Moscow's changing perceptions of `star wars'

IF he still hopes for a legacy in arms control, President Reagan will have to act soon. He will have to ponder, among other things, whether his successor is likely to be better positioned to reach an accord with the Soviets than he is himself. There are strong arguments suggesting otherwise, despite the administration's present troubles with the Iranian affair. Whether Moscow's calculations are right or wrong, its perceptions about the President's Strategic Defense Initiative, for example, are gradually changing. SDI will influence Soviet negotiating positions as well.

When they first realized the immense implications of SDI, the Soviets were taken completely off guard. For the first time in my professional dealings with them, I saw a top Soviet diplomat in Washington directly ask his East European colleague for ``any innovative'' ideas on US-Soviet relations - how the Soviets could effectively cope with SDI, or, better yet, negotiate it away.

At first, the Kremlin wanted to treat SDI primarily as a political issue; only later did it fully recognize SDI as a scientific and technological challenge. Then the door was open for a number of prominent Soviet scientists into Mikhail Gorbachev's top advisory group.

The recently published Russian book ``Weaponry in Space: the Dilemma of Security,'' which the Soviet officials are so widely advertising, claims now that the Soviet Union would be capable of neutralizing future US space-based missile defense practicably and highly cost-effectively.

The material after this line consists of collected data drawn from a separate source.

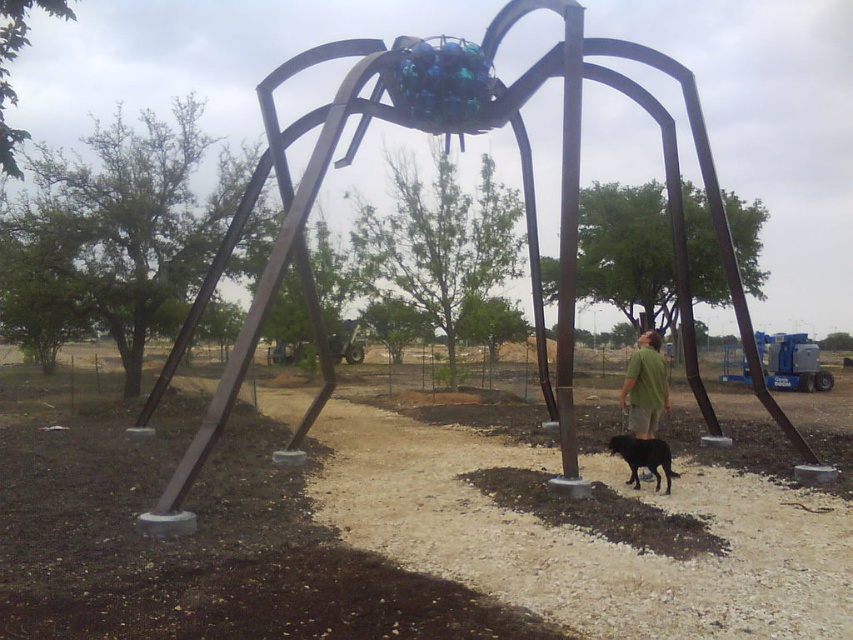 Question: Does brown gravel at center appear on the left side of black fur dog at lower right?

Choices:
 (A) no
 (B) yes

Answer: (B)

Question: Which object appears closest to the camera in this image?

Choices:
 (A) green matte shirt at center
 (B) black fur dog at lower right
 (C) metallic spider at center
 (D) brown gravel at center

Answer: (D)

Question: Considering the relative positions of brown gravel at center and black fur dog at lower right in the image provided, where is brown gravel at center located with respect to black fur dog at lower right?

Choices:
 (A) below
 (B) above

Answer: (B)

Question: Does metallic spider at center have a smaller size compared to green matte shirt at center?

Choices:
 (A) yes
 (B) no

Answer: (B)

Question: Among these points, which one is farthest from the camera?

Choices:
 (A) pyautogui.click(x=332, y=148)
 (B) pyautogui.click(x=541, y=556)
 (C) pyautogui.click(x=645, y=456)

Answer: (C)

Question: Which object is closer to the camera taking this photo?

Choices:
 (A) green matte shirt at center
 (B) metallic spider at center

Answer: (B) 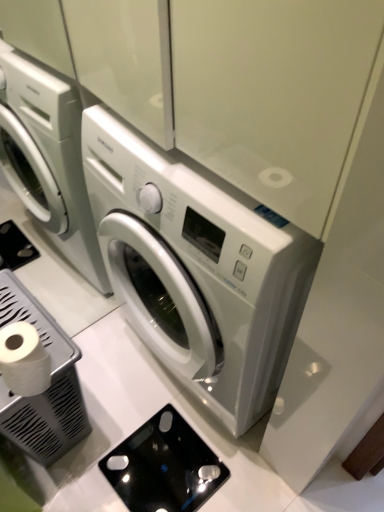 Question: From a real-world perspective, is white plastic trash can at lower left, which is counted as the first appliance, starting from the left, below white matte toilet paper at lower left?

Choices:
 (A) no
 (B) yes

Answer: (B)

Question: Is white plastic trash can at lower left, which ranks as the 2th appliance in right-to-left order, positioned beyond the bounds of white matte toilet paper at lower left?

Choices:
 (A) no
 (B) yes

Answer: (B)

Question: From a real-world perspective, is white plastic trash can at lower left, which is counted as the first appliance, starting from the left, over white matte toilet paper at lower left?

Choices:
 (A) no
 (B) yes

Answer: (A)

Question: Considering the relative sizes of white plastic trash can at lower left, which ranks as the 2th appliance in right-to-left order, and white matte toilet paper at lower left in the image provided, is white plastic trash can at lower left, which ranks as the 2th appliance in right-to-left order, taller than white matte toilet paper at lower left?

Choices:
 (A) no
 (B) yes

Answer: (B)

Question: Does white plastic trash can at lower left, which ranks as the 2th appliance in right-to-left order, have a lesser width compared to white matte toilet paper at lower left?

Choices:
 (A) no
 (B) yes

Answer: (A)

Question: From the image's perspective, would you say white plastic trash can at lower left, which is counted as the first appliance, starting from the left, is shown under white matte toilet paper at lower left?

Choices:
 (A) no
 (B) yes

Answer: (B)

Question: Considering the relative positions of black glass scale at lower center, acting as the 2th appliance starting from the left, and white plastic trash can at lower left, which is counted as the first appliance, starting from the left, in the image provided, is black glass scale at lower center, acting as the 2th appliance starting from the left, behind white plastic trash can at lower left, which is counted as the first appliance, starting from the left,?

Choices:
 (A) yes
 (B) no

Answer: (A)

Question: Is black glass scale at lower center, which is the first appliance in right-to-left order, oriented away from white plastic trash can at lower left, which ranks as the 2th appliance in right-to-left order?

Choices:
 (A) no
 (B) yes

Answer: (A)

Question: Does black glass scale at lower center, which is the first appliance in right-to-left order, appear on the right side of white plastic trash can at lower left, which ranks as the 2th appliance in right-to-left order?

Choices:
 (A) yes
 (B) no

Answer: (A)

Question: Is black glass scale at lower center, which is the first appliance in right-to-left order, not inside white plastic trash can at lower left, which ranks as the 2th appliance in right-to-left order?

Choices:
 (A) no
 (B) yes

Answer: (B)

Question: Considering the relative positions of black glass scale at lower center, which is the first appliance in right-to-left order, and white plastic trash can at lower left, which ranks as the 2th appliance in right-to-left order, in the image provided, is black glass scale at lower center, which is the first appliance in right-to-left order, to the left of white plastic trash can at lower left, which ranks as the 2th appliance in right-to-left order, from the viewer's perspective?

Choices:
 (A) yes
 (B) no

Answer: (B)

Question: Are black glass scale at lower center, acting as the 2th appliance starting from the left, and white plastic trash can at lower left, which ranks as the 2th appliance in right-to-left order, beside each other?

Choices:
 (A) no
 (B) yes

Answer: (A)

Question: From a real-world perspective, does white matte toilet paper at lower left sit lower than white plastic trash can at lower left, which is counted as the first appliance, starting from the left?

Choices:
 (A) yes
 (B) no

Answer: (B) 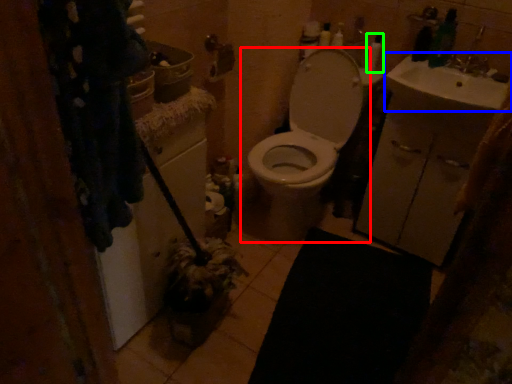 Question: Considering the real-world distances, which object is farthest from toilet (highlighted by a red box)? sink (highlighted by a blue box) or toiletry (highlighted by a green box)?

Choices:
 (A) sink
 (B) toiletry

Answer: (B) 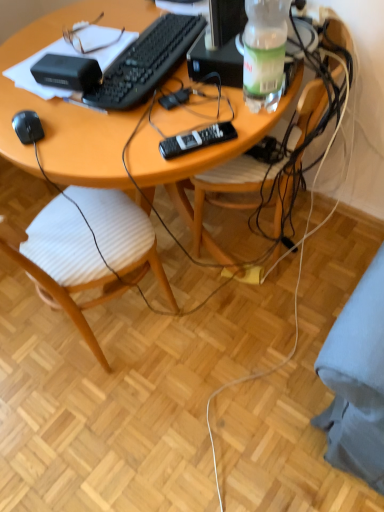 This screenshot has height=512, width=384. Find the location of `free space to the left of black plastic remote at center`. free space to the left of black plastic remote at center is located at coordinates (134, 144). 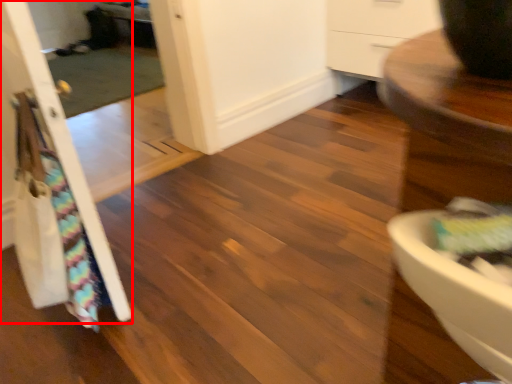 Question: Considering the relative positions of door (annotated by the red box) and screen door in the image provided, where is door (annotated by the red box) located with respect to the staircase?

Choices:
 (A) right
 (B) left

Answer: (B) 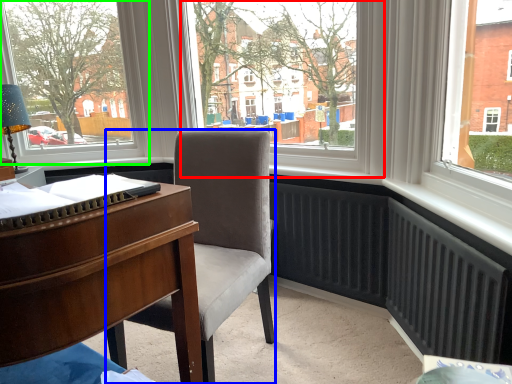 Question: Estimate the real-world distances between objects in this image. Which object is closer to window screen (highlighted by a red box), chair (highlighted by a blue box) or window (highlighted by a green box)?

Choices:
 (A) chair
 (B) window

Answer: (A) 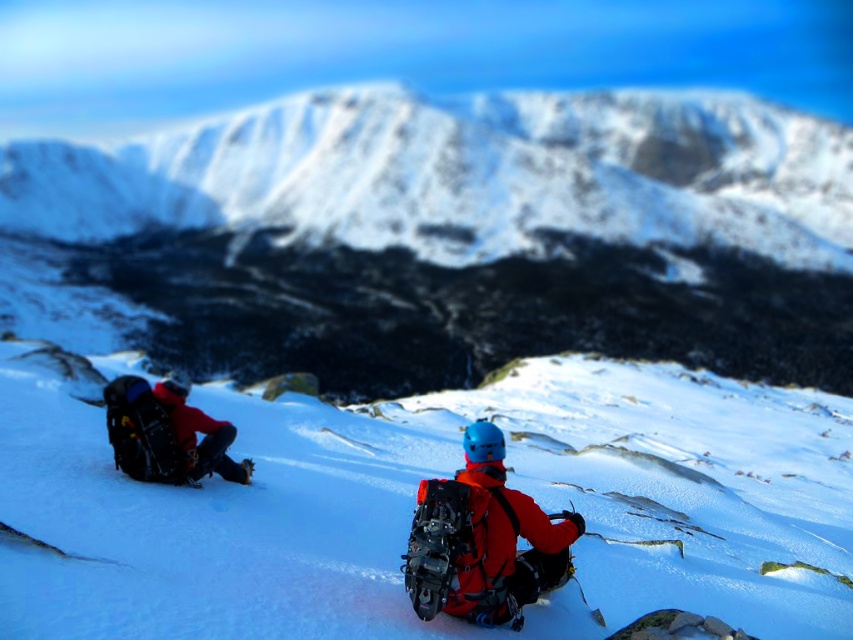 Question: Which point appears closest to the camera in this image?

Choices:
 (A) (173, 545)
 (B) (201, 440)
 (C) (537, 529)

Answer: (C)

Question: Which object is closer to the camera taking this photo?

Choices:
 (A) matte red jacket at left
 (B) matte orange jacket at center
 (C) snowy mountain at upper center
 (D) white powdery snow at center

Answer: (D)

Question: Does white powdery snow at center appear over matte orange jacket at center?

Choices:
 (A) yes
 (B) no

Answer: (A)

Question: Does white powdery snow at center appear on the left side of matte red jacket at left?

Choices:
 (A) yes
 (B) no

Answer: (B)

Question: Which point is closer to the camera?

Choices:
 (A) (177, 257)
 (B) (514, 541)

Answer: (B)

Question: Is matte orange jacket at center wider than matte red jacket at left?

Choices:
 (A) yes
 (B) no

Answer: (B) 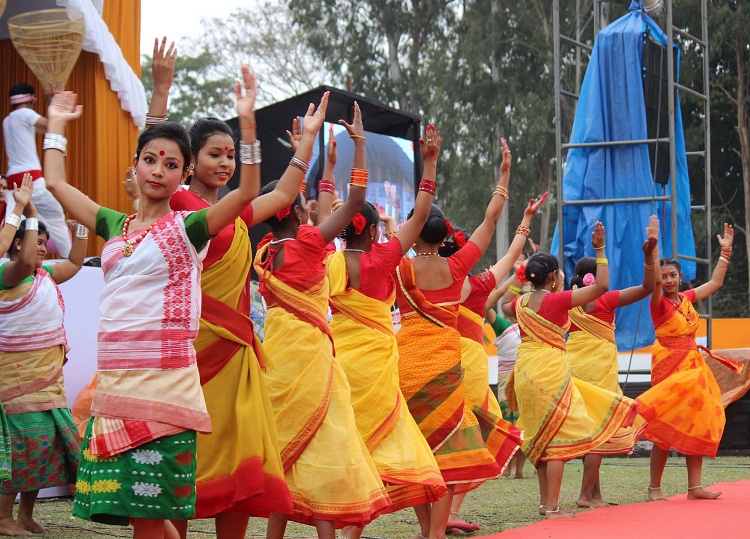 Where is `stage`? The height and width of the screenshot is (539, 750). stage is located at coordinates (685, 505). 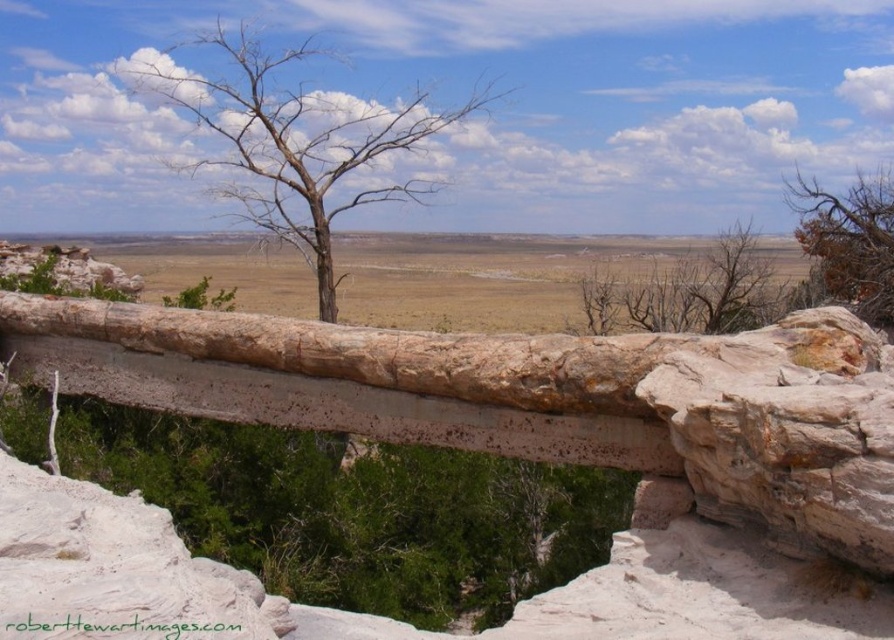 Question: Is brown bark tree at center positioned in front of brown/dry wood tree at upper right?

Choices:
 (A) yes
 (B) no

Answer: (B)

Question: Which object is the closest to the brown/dry wood tree at upper right?

Choices:
 (A) bare wood tree at center
 (B) brown bark tree at center

Answer: (B)

Question: Which of these objects is positioned closest to the brown/dry wood tree at upper right?

Choices:
 (A) brown bark tree at center
 (B) bare wood tree at center

Answer: (A)

Question: Can you confirm if brown bark tree at center is positioned to the right of brown/dry wood tree at upper right?

Choices:
 (A) yes
 (B) no

Answer: (B)

Question: Does bare wood tree at center have a smaller size compared to brown/dry wood tree at upper right?

Choices:
 (A) yes
 (B) no

Answer: (B)

Question: Which point is closer to the camera taking this photo?

Choices:
 (A) (849, 280)
 (B) (749, 260)

Answer: (A) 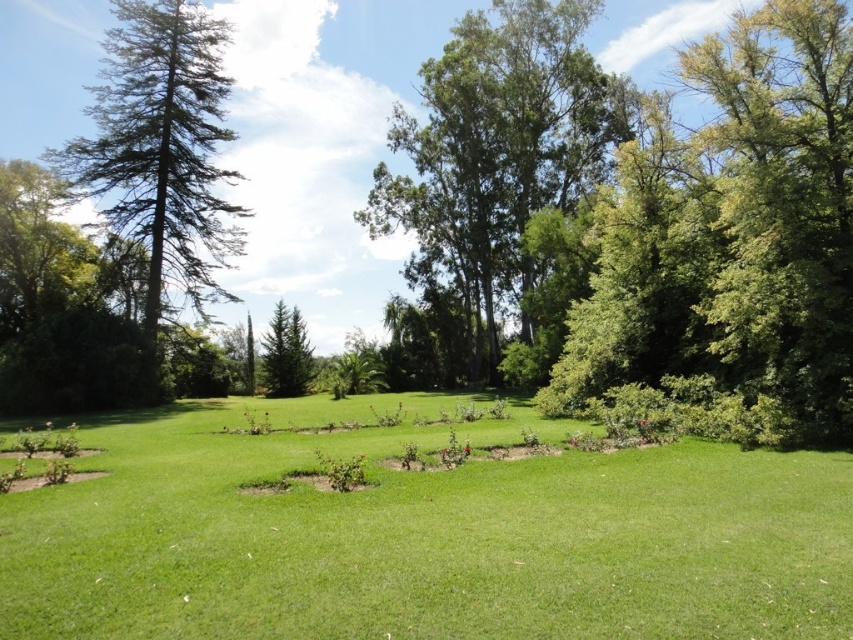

It is an open question, though. As the pressure grows, Moscow will be forced to put its scientific and technological resources to even better use. In this context the decision of the Soviet leadership to let Andrei Sakharov, the physicist and Nobel peace laureate, return to Moscow from a seven-year exile is certainly much more than a public-relations gesture.

Asked by some East Europeans just a few years ago why they did not let Dr. Sakharov emigrate, the Soviet officials privately mentioned not only his knowledge of classified research but his unique creativity. When he telephoned the physicist recently, Mr. Gorbachev spoke about Sakharov's return to ``patriotic work.'' It's highly unlikely the choice of words was accidental.

One could expect that Moscow will try hard now to make the most of Sakharov's rare talent. It might even try to enlist him in its anti-SDI campaign and engage him in its own military-oriented space research without necessarily revealing its most classified aspects to him.

Such an approach also would be in line with Moscow's having quietly urged Prague, some time ago, to let a prominent Czech chemist return to his research, despite punishment for anti-Soviet statements he made in 1968. Moscow also hopes Sakharov's release will buy its way back into international scientific exchange.

Thus it may be one of the results of the scientific and technological challenge SDI poses to Moscow that the latter will have to judge its top scientists and managers more in terms of their abilities than their ideological purity. Much more will have to follow, however.

Moscow has been recently reminded again that President Reagan's star wars will continue to pose a great challenge not ony to the Russian intellect but also to the Soviet system, which must modernize quickly if it hopes to stay in the competition. The recent anti-Russian riots caused by the replacement of the corrupt Kazakhstan Party leader Dinmukhamed Kunayev by the presumably more capable Russian Gennady Kolbin are a good illustration of this point.

At the party congress in February Mikhail Gorbachev declared, for example, that in Kazakhstan ``one-third less national income comes from a unit of basic production funds than on average in the national economy.'' At the same time he stressed that the increase in wages and salaries in production planned for the 12th five-year plan will be for the first time carried out ``within the limits of funds earned by the enterprises themselves.'' If he really means business, Gorbachev has to force Kazakhstan to move quickly or risk new unrest there when its lower productivity would result in lower wages. Real success may be much more elusive.

When he told Sen. Gary Hart in Moscow that he was prepared to negotiate arms control with Mr. Reagan anew and to allow vitually all testing of SDI as long as it was not done in space, Gorbachev was obviously aware of many domestic pressures he has to face.

While there is no need for Reagan to rush to the negotiating table, the idea should be given proper consideration. If the evolution of Soviet approaches to SDI continues along present lines, for example, and if Congress puts some additional constraints on that program, US ability to influence Soviet behavior in arms control talks could be substantially lower than it is now. In politics, timing is often as important as substance.

Milan Svec, a senior associate at the Carnegie Endowment for International Peace, has received political asylum in the US. He was the deputy chief of the Czechoslovak Embassy from 1982 to 1985.